Going through hardships, turning to God

Suffering. When we are suffering, we immediately jump to its cause. We desperately want to know why. You wake up in the morning. You put your feet on the floor and a sharp pain shoots through your left foot. You wince. Then you wonder why? Oh yeah, that’s right, yesterday you dropped a can of apple sauce on your foot and later on you stepped off the curb and twisted your left ankle. It was two in one day. You take solace in knowing the cause and then you just accept the reality that your foot will be sore for a few days. Your body will heal and you’ll be OK.

We want to know the reason for our suffering. Then, we want to learn how to avoid it the next time. But when it comes to matters that are life change and matters of the heart or even of our body like a life threating illness, we want to know “why” for those things too. Moreover, we all know, that is far more difficult.

We go to the doctor for answers. Sometimes we simply get those painful words, “I’m sorry, but you have a condition called …” Where do we turn next? Presumably, and hopefully, we turn to God.

Turning to God is where our knowledge of God and our faith in God is on test and trial. We only have two choices — turn toward him or away. One leads to strength, hope and life. The other leads to greater pain, misery and death.

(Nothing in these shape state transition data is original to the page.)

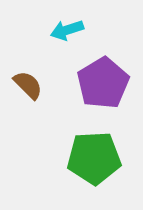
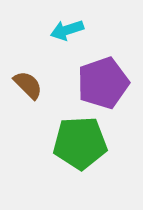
purple pentagon: rotated 12 degrees clockwise
green pentagon: moved 14 px left, 15 px up
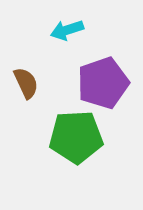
brown semicircle: moved 2 px left, 2 px up; rotated 20 degrees clockwise
green pentagon: moved 4 px left, 6 px up
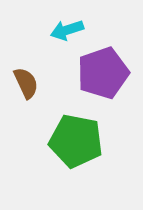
purple pentagon: moved 10 px up
green pentagon: moved 4 px down; rotated 14 degrees clockwise
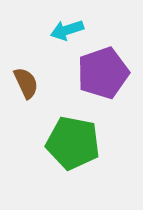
green pentagon: moved 3 px left, 2 px down
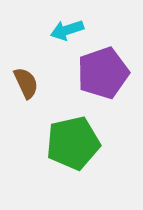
green pentagon: rotated 24 degrees counterclockwise
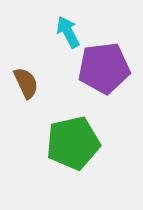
cyan arrow: moved 1 px right, 2 px down; rotated 80 degrees clockwise
purple pentagon: moved 1 px right, 5 px up; rotated 12 degrees clockwise
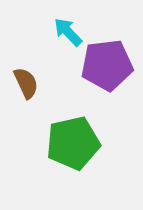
cyan arrow: rotated 16 degrees counterclockwise
purple pentagon: moved 3 px right, 3 px up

William Carey was a missionary from England. He had a large family. He and his family left the shoe making business and brought the gospel to India in the late 1700s. He translated the Bible into many languages in order to give Bibles to as many language and people groups in India as possible. One day a fire wiped out the entire building of his life’s work. The fire destroyed 1,400 reams of paper — gone. About 4,400 pounds of English type and many fonts of English-cast Hebrew, Greek, Persian, Arabic and Tamil — gone. One hundred and four fonts of Nagari, Telugu, Bengali, Burmese, Marathi, Punjabi, Oriya, Tamil, Chinese and Kashmiri — gone. The presses, printing materials, supplies, books and the whole building — gone.

The following Sunday, Carey preached a sermon on “Be still and know that I am God.” His message had two simple points, “God is right to dispose of us as he pleases and man’s duty to acquiesce in his will.”  

What Carey did not know at the time of the fire is that the Lord had grander designs for the scope and reach of his ministry. As a result of the fire, Carey’s home nation heard the news about him. The country didn’t know Carey or anything about his missionary work until news of the fire reached England. The people of England rallied and replaced all that he had lost and added more to his printing capacity with more presses than he had previously. Carey did not lose. He gained. The Lord multiplied Carey’s work and impact. The Lord educated a nation — teaching them about his kingdom work!

Don’t interpret the reason for your pain as needless suffering. God will always be with you and give you a voice to share his Good News. In your pain, “Be still and know that I am God”, said he.